By Beth Ellwood
A new study sheds light on how a father’s involvement in early infant caretaking influences paternal mental health. The findings, published in Frontiers in Psychology, revealed that fathers with greater parenting self-efficacy and greater parental involvement showed fewer depressive symptoms during their child’s first year of life.
While postpartum depression has been more extensively studied among mothers, researchers have begun to show interest in studying depressive symptoms among new fathers. One circumstance that appears to play a role in paternal depression is the father’s involvement with infant caregiving.
Since previous research on the subject has been correlational, Olajide N. Bamishigbin Jr (@jidebam) and his research team were interested in examining longitudinal data to explore the link between early paternal involvement and later depressive symptoms. The authors specifically wanted to examine how a father’s time spent with his new baby, parenting self-efficacy, and contribution of material support are associated with a father’s depressive symptoms during the infant’s first year of life.
“I am a father of two young boys myself and research is oftentimes me-search. Generally speaking, I think fathers are important in the family. However, in our field, historically, they have been understudied, especially racial/ethnic minority fathers,” explained Bamishigbin, an assistant professor of psychology at California State University, Long Beach.
A study was conducted among a racially-diverse sample of 881 low-income fathers from the United States. The fathers were interviewed one month, 6 months, and one year following their child’s birth. At every time point, the father’s completed a measure of self-efficacy in parenting tasks and disclosed how often they provided material support for the new child (e.g. food, money, toys). They were also asked about the estimated amount of waking hours they spend with their baby and the amount of alone time they spend with their baby during a typical weekday and weekend day. Finally, they completed the Edinburgh Postpartum Depression Scale.
The results revealed that fathers who reported greater parental self-efficacy, spent more time with the infant, and provided greater material support for the child one month after birth showed reduced depressive symptoms in the baby’s first year of life. These associations remained even after accounting for various demographic variables like age, ethnicity, education, and marital/cohabiting status.
As Bamishigbin and his colleagues point out, these findings suggest that a father’s early involvement in infant caretaking is important — even among fathers who are not married or living with the mother. The findings also suggest that the provider role is critical to a father’s identity, such that those who were less able to contribute money for the child may have experienced low self-worth, leading to depressive symptoms.
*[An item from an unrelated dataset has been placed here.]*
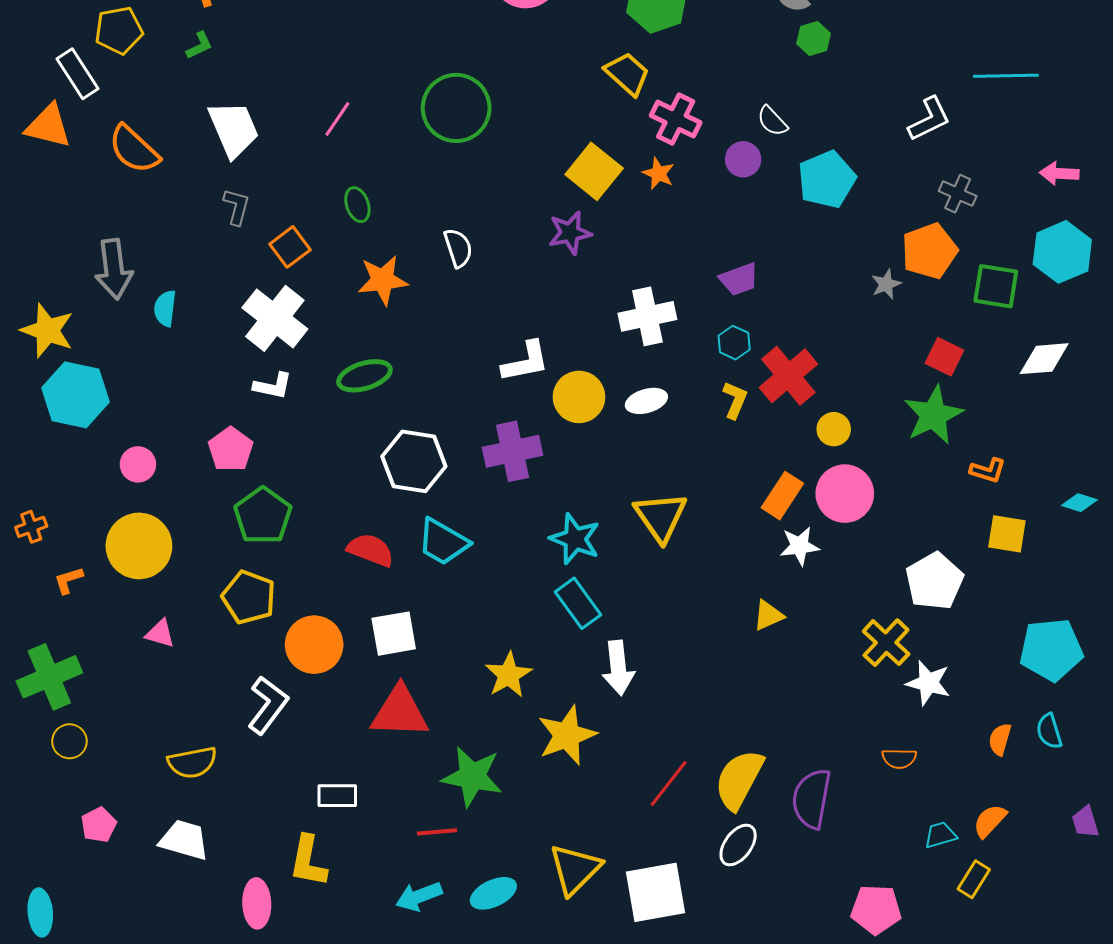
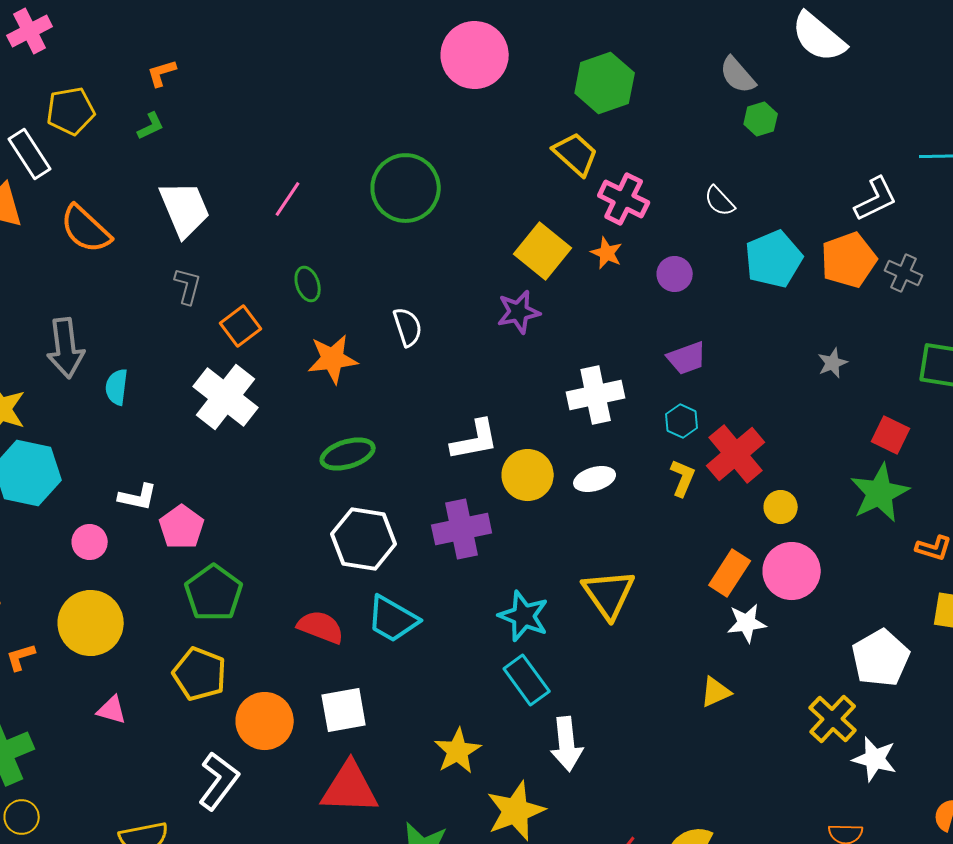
purple circle: (743, 159) -> (675, 274), moved
orange pentagon: (929, 251) -> (849, 260), moved
green ellipse: (364, 376) -> (348, 454), moved
white L-shape: (273, 386) -> (138, 497), moved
The researchers next examined whether a father’s involvement was linked to the likelihood of meeting criteria for clinical depression. After accounting for all control variables, only self-efficacy was linked to a reduced likelihood of clinical depression during the baby’s first year. The researchers speculate that self-efficacy is likely important because fathers who feel better about their parenting skills likely feel more satisfied as parents, and accordingly experience fewer depressive symptoms.
“In general, I think there are two big takeaways. First, involvement with your child is not only better for the child, but it’s also better for the dad. So, dads, get involved with your kids early and often!” Bamishigbin told PsyPost. “Second, I think it is important for everyone to understand that paternal depression is a serious issue that requires attention. It affects fathers thereby impacting the entire family. So, it’s important that we take it seriously.”
The researchers also say that their findings highlight the importance of fostering self-efficacy among fathers, especially those who are becoming parents for the first time. “Different online intervention programs have been successful in increasing parenting self-efficacy in fathers,” the researchers wrote in their study. “Adapting these programs and making them culturally sensitive and accessible to fathers from diverse racial/ethnic and socioeconomic backgrounds may be useful in reducing paternal depressive symptoms.”
Bamishigbin and his team also pointed to the implications for public policy, suggesting that one way to alleviate paternal depression might be with paid paternal leave. This would allow fathers to spend more time with their new child without risking their livelihoods.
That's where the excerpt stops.